[Stored data entries]
# # # #
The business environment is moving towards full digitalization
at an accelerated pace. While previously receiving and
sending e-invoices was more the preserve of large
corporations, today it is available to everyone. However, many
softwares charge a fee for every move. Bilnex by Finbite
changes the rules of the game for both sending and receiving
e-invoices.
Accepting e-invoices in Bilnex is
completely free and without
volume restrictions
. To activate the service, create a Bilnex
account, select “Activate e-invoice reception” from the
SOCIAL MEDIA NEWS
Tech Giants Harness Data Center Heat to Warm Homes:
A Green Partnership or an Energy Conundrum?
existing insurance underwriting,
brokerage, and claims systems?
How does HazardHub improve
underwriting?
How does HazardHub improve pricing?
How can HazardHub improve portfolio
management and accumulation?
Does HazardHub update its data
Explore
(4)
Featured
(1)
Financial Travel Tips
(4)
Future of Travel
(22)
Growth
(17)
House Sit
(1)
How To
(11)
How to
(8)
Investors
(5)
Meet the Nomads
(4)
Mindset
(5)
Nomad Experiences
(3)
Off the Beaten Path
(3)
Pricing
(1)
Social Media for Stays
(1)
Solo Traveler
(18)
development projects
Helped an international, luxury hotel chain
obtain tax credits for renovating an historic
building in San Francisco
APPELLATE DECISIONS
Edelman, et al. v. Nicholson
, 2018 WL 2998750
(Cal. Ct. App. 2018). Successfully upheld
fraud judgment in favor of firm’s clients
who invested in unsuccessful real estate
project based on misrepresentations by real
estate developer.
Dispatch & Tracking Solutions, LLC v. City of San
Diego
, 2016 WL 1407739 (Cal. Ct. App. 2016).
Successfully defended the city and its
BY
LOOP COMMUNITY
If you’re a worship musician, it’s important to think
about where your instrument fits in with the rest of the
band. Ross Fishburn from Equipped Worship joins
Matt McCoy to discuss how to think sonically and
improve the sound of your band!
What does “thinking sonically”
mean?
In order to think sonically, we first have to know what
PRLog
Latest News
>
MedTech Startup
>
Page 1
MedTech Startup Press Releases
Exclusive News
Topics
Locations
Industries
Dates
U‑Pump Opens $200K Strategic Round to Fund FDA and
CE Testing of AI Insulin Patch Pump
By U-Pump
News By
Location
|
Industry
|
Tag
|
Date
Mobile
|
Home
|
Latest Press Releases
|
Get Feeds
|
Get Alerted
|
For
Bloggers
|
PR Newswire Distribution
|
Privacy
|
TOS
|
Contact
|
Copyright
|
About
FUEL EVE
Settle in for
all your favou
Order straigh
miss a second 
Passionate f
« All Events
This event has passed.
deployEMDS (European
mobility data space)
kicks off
# # # #
* Brief
Only the number is wanted: how many lines in the entries above include the word "Successfully"?

* Exercise solution
2